Positional cloning and identification of wdw

Widerwing (wdw) alters male-specific wing shape as well as wing size, by changing cell numbers differentially across the width of the male wing, but with no effect on female wing size (11). The male wing size phenotype was initially mapped to a 1Mb region by introgressing chromosome segments from N. giraulti into N. vitripennis. Recombination mapping using generated recessive lethal mutations linked to the introgression (Fig. S1) (17) mapped wdw further to 115kb (Fig. 1). During this process, we broke the region into intervals differentially affecting male wing width, which we made into inbred lines for further analysis (18). We also created a 135kb introgression (wdw-135k line) of N. giraulti sequence in N. vitripennis, resulting in males with wide wings which are not significantly different in wing width from the original wdw introgression line (Fig. 1).

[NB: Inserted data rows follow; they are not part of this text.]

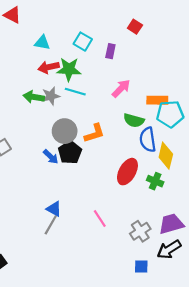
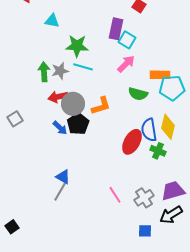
cyan square: (83, 42) -> (127, 40), moved
purple rectangle: (110, 51) -> (116, 29), size x1.5
red arrow: (49, 67) -> (58, 97), moved
green arrow: (34, 97) -> (44, 72), turned 78
blue semicircle: (148, 140) -> (149, 130), moved
pink line: (100, 218) -> (115, 195), moved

Only one gene, NV21594, occurs within the 115kb wdw region (Fig. 1) (18), suggesting that it could be the gene behind the wing size difference. However, it is also possible that genes adjacent to the 115kb region are responsible, as their expression patterns could be encoded in cis-regulatory elements within this region. We tested the expression of NV21594 and adjacent genes NV10313, NV21595 and hmm1064384 in wings using RT-PCR. We detected expression of all but NV10313 in male wings (18). We further investigated whether NV21594 or adjacent genes have spatial expression patterns in developing wings using RNA in situ hybridization (17). Whereas NV21595 and hmm1064384 do not show a spatial pattern of expression (Fig. 1) (18), NV21594 shows a clear spatial expression pattern that differs between N. vitripennis and the N. giraulti introgression. Specifically, it is expressed in the tip of the N. vitripennis prepupal male wing but is expressed much more broadly along the wing edge both in the giraulti allele of wdw in a vitripennis background (wdwgV) and in N. giraulti male wings (Figs. 1, S3, S4) (18). Thus, the correlation between expression pattern and wing size suggest NV21594 as the likely candidate for wdw.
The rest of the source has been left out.